Start of ENTRIES PROVIDED

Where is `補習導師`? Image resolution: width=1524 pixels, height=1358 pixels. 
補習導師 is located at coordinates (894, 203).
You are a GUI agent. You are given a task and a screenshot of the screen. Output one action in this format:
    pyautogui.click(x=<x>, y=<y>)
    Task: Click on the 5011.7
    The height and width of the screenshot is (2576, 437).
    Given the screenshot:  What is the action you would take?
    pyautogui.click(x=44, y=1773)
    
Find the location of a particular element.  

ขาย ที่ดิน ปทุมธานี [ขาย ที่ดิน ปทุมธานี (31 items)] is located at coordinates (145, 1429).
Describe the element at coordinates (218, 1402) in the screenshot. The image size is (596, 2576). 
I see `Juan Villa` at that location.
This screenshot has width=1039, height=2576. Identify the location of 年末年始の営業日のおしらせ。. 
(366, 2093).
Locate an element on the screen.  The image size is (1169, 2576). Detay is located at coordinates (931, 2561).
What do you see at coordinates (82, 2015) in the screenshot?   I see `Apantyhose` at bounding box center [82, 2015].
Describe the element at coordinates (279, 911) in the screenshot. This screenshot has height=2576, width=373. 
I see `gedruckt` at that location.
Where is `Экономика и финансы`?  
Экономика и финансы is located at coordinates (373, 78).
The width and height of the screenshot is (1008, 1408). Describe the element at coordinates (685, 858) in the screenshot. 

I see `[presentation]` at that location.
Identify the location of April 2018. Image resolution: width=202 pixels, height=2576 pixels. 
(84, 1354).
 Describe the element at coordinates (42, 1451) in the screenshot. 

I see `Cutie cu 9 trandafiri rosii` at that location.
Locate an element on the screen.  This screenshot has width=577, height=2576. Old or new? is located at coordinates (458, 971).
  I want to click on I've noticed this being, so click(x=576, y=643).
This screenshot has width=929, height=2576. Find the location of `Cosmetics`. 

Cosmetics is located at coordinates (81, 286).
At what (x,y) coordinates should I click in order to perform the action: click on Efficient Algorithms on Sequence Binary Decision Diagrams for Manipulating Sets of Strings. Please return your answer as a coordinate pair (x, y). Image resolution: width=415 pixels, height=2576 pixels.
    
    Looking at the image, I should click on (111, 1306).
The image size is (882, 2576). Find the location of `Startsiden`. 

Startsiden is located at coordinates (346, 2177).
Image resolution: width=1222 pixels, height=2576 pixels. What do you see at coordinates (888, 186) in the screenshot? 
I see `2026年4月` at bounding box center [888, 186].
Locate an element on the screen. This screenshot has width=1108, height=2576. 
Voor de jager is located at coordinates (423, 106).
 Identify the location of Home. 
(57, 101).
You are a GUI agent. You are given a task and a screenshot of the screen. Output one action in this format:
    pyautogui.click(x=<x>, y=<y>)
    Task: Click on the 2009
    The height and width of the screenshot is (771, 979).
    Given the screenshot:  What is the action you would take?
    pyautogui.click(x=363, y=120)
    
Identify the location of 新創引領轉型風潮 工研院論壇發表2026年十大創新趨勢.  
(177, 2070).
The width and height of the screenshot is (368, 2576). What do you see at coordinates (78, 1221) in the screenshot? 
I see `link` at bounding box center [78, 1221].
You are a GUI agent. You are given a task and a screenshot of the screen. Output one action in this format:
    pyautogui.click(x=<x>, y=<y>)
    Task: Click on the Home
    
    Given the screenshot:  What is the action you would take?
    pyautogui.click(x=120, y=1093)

End of ENTRIES PROVIDED

YOUR INSTRUCTIONS >> The answer is every entry, copied word for word.

WRITTEN SOLUTION >>
Where is `補習導師`? Image resolution: width=1524 pixels, height=1358 pixels. 
補習導師 is located at coordinates (894, 203).
You are a GUI agent. You are given a task and a screenshot of the screen. Output one action in this format:
    pyautogui.click(x=<x>, y=<y>)
    Task: Click on the 5011.7
    The height and width of the screenshot is (2576, 437).
    Given the screenshot:  What is the action you would take?
    pyautogui.click(x=44, y=1773)
    
Find the location of a particular element.  

ขาย ที่ดิน ปทุมธานี [ขาย ที่ดิน ปทุมธานี (31 items)] is located at coordinates (145, 1429).
Describe the element at coordinates (218, 1402) in the screenshot. The image size is (596, 2576). 
I see `Juan Villa` at that location.
This screenshot has width=1039, height=2576. Identify the location of 年末年始の営業日のおしらせ。. 
(366, 2093).
Locate an element on the screen.  The image size is (1169, 2576). Detay is located at coordinates (931, 2561).
What do you see at coordinates (82, 2015) in the screenshot?   I see `Apantyhose` at bounding box center [82, 2015].
Describe the element at coordinates (279, 911) in the screenshot. This screenshot has height=2576, width=373. 
I see `gedruckt` at that location.
Where is `Экономика и финансы`?  
Экономика и финансы is located at coordinates (373, 78).
The width and height of the screenshot is (1008, 1408). Describe the element at coordinates (685, 858) in the screenshot. 

I see `[presentation]` at that location.
Identify the location of April 2018. Image resolution: width=202 pixels, height=2576 pixels. 
(84, 1354).
 Describe the element at coordinates (42, 1451) in the screenshot. 

I see `Cutie cu 9 trandafiri rosii` at that location.
Locate an element on the screen.  This screenshot has width=577, height=2576. Old or new? is located at coordinates (458, 971).
  I want to click on I've noticed this being, so click(x=576, y=643).
This screenshot has width=929, height=2576. Find the location of `Cosmetics`. 

Cosmetics is located at coordinates (81, 286).
At what (x,y) coordinates should I click in order to perform the action: click on Efficient Algorithms on Sequence Binary Decision Diagrams for Manipulating Sets of Strings. Please return your answer as a coordinate pair (x, y). Image resolution: width=415 pixels, height=2576 pixels.
    
    Looking at the image, I should click on (111, 1306).
The image size is (882, 2576). Find the location of `Startsiden`. 

Startsiden is located at coordinates (346, 2177).
Image resolution: width=1222 pixels, height=2576 pixels. What do you see at coordinates (888, 186) in the screenshot? 
I see `2026年4月` at bounding box center [888, 186].
Locate an element on the screen. This screenshot has width=1108, height=2576. 
Voor de jager is located at coordinates (423, 106).
 Identify the location of Home. 
(57, 101).
You are a GUI agent. You are given a task and a screenshot of the screen. Output one action in this format:
    pyautogui.click(x=<x>, y=<y>)
    Task: Click on the 2009
    The height and width of the screenshot is (771, 979).
    Given the screenshot:  What is the action you would take?
    pyautogui.click(x=363, y=120)
    
Identify the location of 新創引領轉型風潮 工研院論壇發表2026年十大創新趨勢.  
(177, 2070).
The width and height of the screenshot is (368, 2576). What do you see at coordinates (78, 1221) in the screenshot? 
I see `link` at bounding box center [78, 1221].
You are a GUI agent. You are given a task and a screenshot of the screen. Output one action in this format:
    pyautogui.click(x=<x>, y=<y>)
    Task: Click on the Home
    
    Given the screenshot:  What is the action you would take?
    pyautogui.click(x=120, y=1093)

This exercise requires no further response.